Aufhebungsvertrag als Schwerbehinderter?
Rechtsanwalt Gellert schuetzt Ihren Sonderkuendigungsschutz und verhandelt eine angemessene Abfindung.
Kostenlose Erstberatung 089 - 201 741 44Rolle des Integrationsamts
Obwohl das Integrationsamt bei Aufhebungsvertraegen formal nicht beteiligt werden muss, kann es dennoch eine wichtige Rolle spielen.
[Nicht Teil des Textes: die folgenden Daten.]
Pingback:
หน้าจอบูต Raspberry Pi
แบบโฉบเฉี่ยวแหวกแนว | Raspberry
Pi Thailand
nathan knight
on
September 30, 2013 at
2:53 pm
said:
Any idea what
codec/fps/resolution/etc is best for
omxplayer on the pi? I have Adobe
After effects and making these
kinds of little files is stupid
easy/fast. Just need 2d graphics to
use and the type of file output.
Das Integrationsamt bietet Beratungsleistungen fuer schwerbehinderte Arbeitnehmer an und kann in manchen Faellen vermittelnd taetig werden.
Wenn Sie unsicher sind, ob ein Aufhebungsvertrag fuer Sie sinnvoll ist, koennen Sie sich neben der anwaltlichen Beratung auch an das Integrationsamt Muenchen wenden. Dieses kann Ihnen zusaetzliche Informationen zu Ihren Rechten und Unterstuetzungsmoeglichkeiten geben.
Beachten Sie: Wenn Ihr Arbeitgeber Ihnen einen Aufhebungsvertrag anbietet, nachdem ein Kuendigungsantrag beim Integrationsamt gescheitert ist, liegt moeglicherweise eine Drucksituation vor. In solchen Faellen kann der Aufhebungsvertrag unter Umstaenden anfechtbar sein. Lassen Sie dies unbedingt anwaltlich pruefen.
Besonderheiten fuer Gleichgestellte
Nicht nur schwerbehinderte Menschen mit einem GdB ab 50 geniessen Sonderkuendigungsschutz. Auch gleichgestellte Arbeitnehmer mit einem GdB von 30 bis 50 sind geschuetzt, wenn sie von der Agentur fuer Arbeit gleichgestellt wurden.
Fuer Gleichgestellte gelten bei Aufhebungsvertraegen im Wesentlichen dieselben Grundsaetze wie fuer Schwerbehinderte. Der einzige Unterschied: Gleichgestellte haben keinen Anspruch auf Zusatzurlaub. Alle anderen Schutzrechte – insbesondere der Sonderkuendigungsschutz durch das Integrationsamt – gelten gleichermassen.